* _Assignment_
This exercise calls for an exact copy of the listing, with no pictures kept.
* * * * * * *
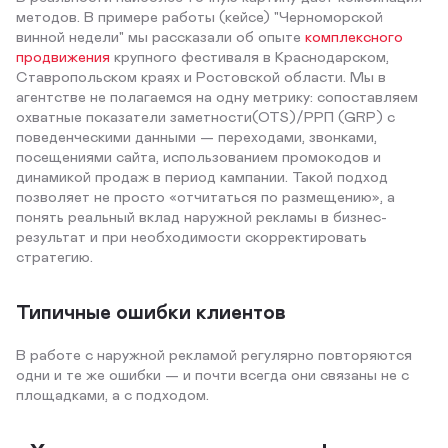
методов. В примере работы (кейсе) "Черноморской
винной недели" мы рассказали об опыте
комплексного
продвижения
крупного фестиваля в Краснодарском,
Ставропольском краях и Ростовской области. Мы в
агентстве не полагаемся на одну метрику: сопоставляем
охватные показатели заметности(OTS)/РРП (GRP) с
поведенческими данными — переходами, звонками,
посещениями сайта, использованием промокодов и
динамикой продаж в период кампании. Такой подход
позволяет не просто «отчитаться по размещению», а
понять реальный вклад наружной рекламы в бизнес-
результат и при необходимости скорректировать
стратегию.
Типичные ошибки клиентов
В работе с наружной рекламой регулярно повторяются
одни и те же ошибки — и почти всегда они связаны не с
площадками, а с подходом.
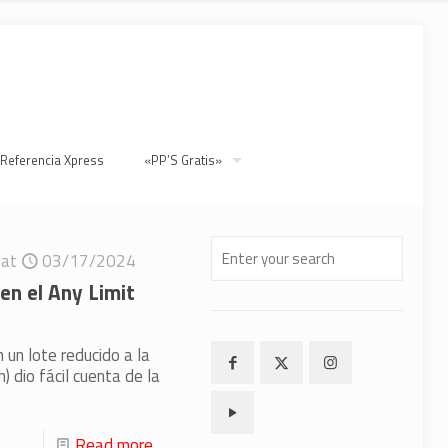
 Referencia Xpress
«PP’S Gratis»
at
03/17/2024
en el Any Limit
 un lote reducido a la
) dio fácil cuenta de la
Read more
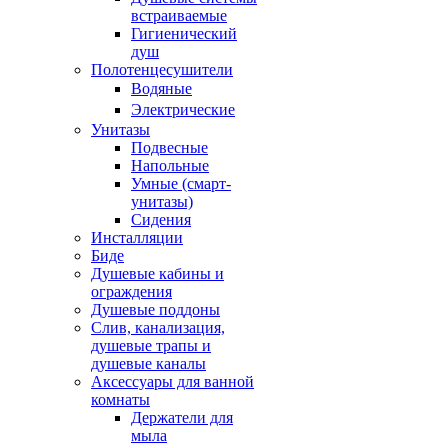
встраиваемые
Гигиенический
душ
Полотенцесушители
ㅤВодяные
ㅤЭлектрические
Унитазы
Подвесные
Напольные
Умные (смарт-
унитазы)
Сидения
Инсталляции
Биде
Душевые кабины и
ограждения
Душевые поддоны
Слив, канализация,
душевые трапы и
душевые каналы
Аксессуары для ванной
комнаты
Держатели для
мыла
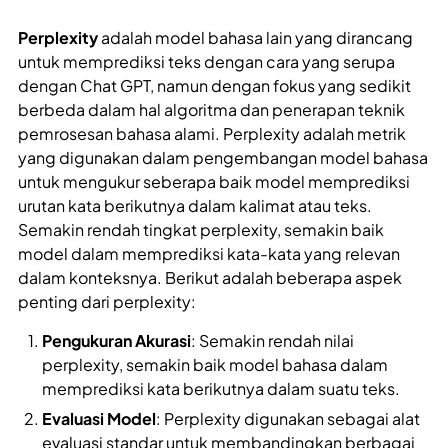
Perplexity
adalah model bahasa lain yang dirancang
untuk memprediksi teks dengan cara yang serupa
dengan Chat GPT, namun dengan fokus yang sedikit
berbeda dalam hal algoritma dan penerapan teknik
pemrosesan bahasa alami. Perplexity adalah metrik
yang digunakan dalam pengembangan model bahasa
untuk mengukur seberapa baik model memprediksi
urutan kata berikutnya dalam kalimat atau teks.
Semakin rendah tingkat perplexity, semakin baik
model dalam memprediksi kata-kata yang relevan
dalam konteksnya. Berikut adalah beberapa aspek
penting dari perplexity:
Pengukuran Akurasi
: Semakin rendah nilai
perplexity, semakin baik model bahasa dalam
memprediksi kata berikutnya dalam suatu teks.
Evaluasi Model
: Perplexity digunakan sebagai alat
evaluasi standar untuk membandingkan berbagai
* * * * * * *
* _The completed task_
методов. В примере работы (кейсе) "Черноморской
винной недели" мы рассказали об опыте
комплексного
продвижения
крупного фестиваля в Краснодарском,
Ставропольском краях и Ростовской области. Мы в
агентстве не полагаемся на одну метрику: сопоставляем
охватные показатели заметности(OTS)/РРП (GRP) с
поведенческими данными — переходами, звонками,
посещениями сайта, использованием промокодов и
динамикой продаж в период кампании. Такой подход
позволяет не просто «отчитаться по размещению», а
понять реальный вклад наружной рекламы в бизнес-
результат и при необходимости скорректировать
стратегию.
Типичные ошибки клиентов
В работе с наружной рекламой регулярно повторяются
одни и те же ошибки — и почти всегда они связаны не с
площадками, а с подходом.
 Referencia Xpress
«PP’S Gratis»
at
03/17/2024
en el Any Limit
 un lote reducido a la
) dio fácil cuenta de la
Read more
встраиваемые
Гигиенический
душ
Полотенцесушители
ㅤВодяные
ㅤЭлектрические
Унитазы
Подвесные
Напольные
Умные (смарт-
унитазы)
Сидения
Инсталляции
Биде
Душевые кабины и
ограждения
Душевые поддоны
Слив, канализация,
душевые трапы и
душевые каналы
Аксессуары для ванной
комнаты
Держатели для
мыла
Perplexity
adalah model bahasa lain yang dirancang
untuk memprediksi teks dengan cara yang serupa
dengan Chat GPT, namun dengan fokus yang sedikit
berbeda dalam hal algoritma dan penerapan teknik
pemrosesan bahasa alami. Perplexity adalah metrik
yang digunakan dalam pengembangan model bahasa
untuk mengukur seberapa baik model memprediksi
urutan kata berikutnya dalam kalimat atau teks.
Semakin rendah tingkat perplexity, semakin baik
model dalam memprediksi kata-kata yang relevan
dalam konteksnya. Berikut adalah beberapa aspek
penting dari perplexity:
Pengukuran Akurasi
: Semakin rendah nilai
perplexity, semakin baik model bahasa dalam
memprediksi kata berikutnya dalam suatu teks.
Evaluasi Model
: Perplexity digunakan sebagai alat
evaluasi standar untuk membandingkan berbagai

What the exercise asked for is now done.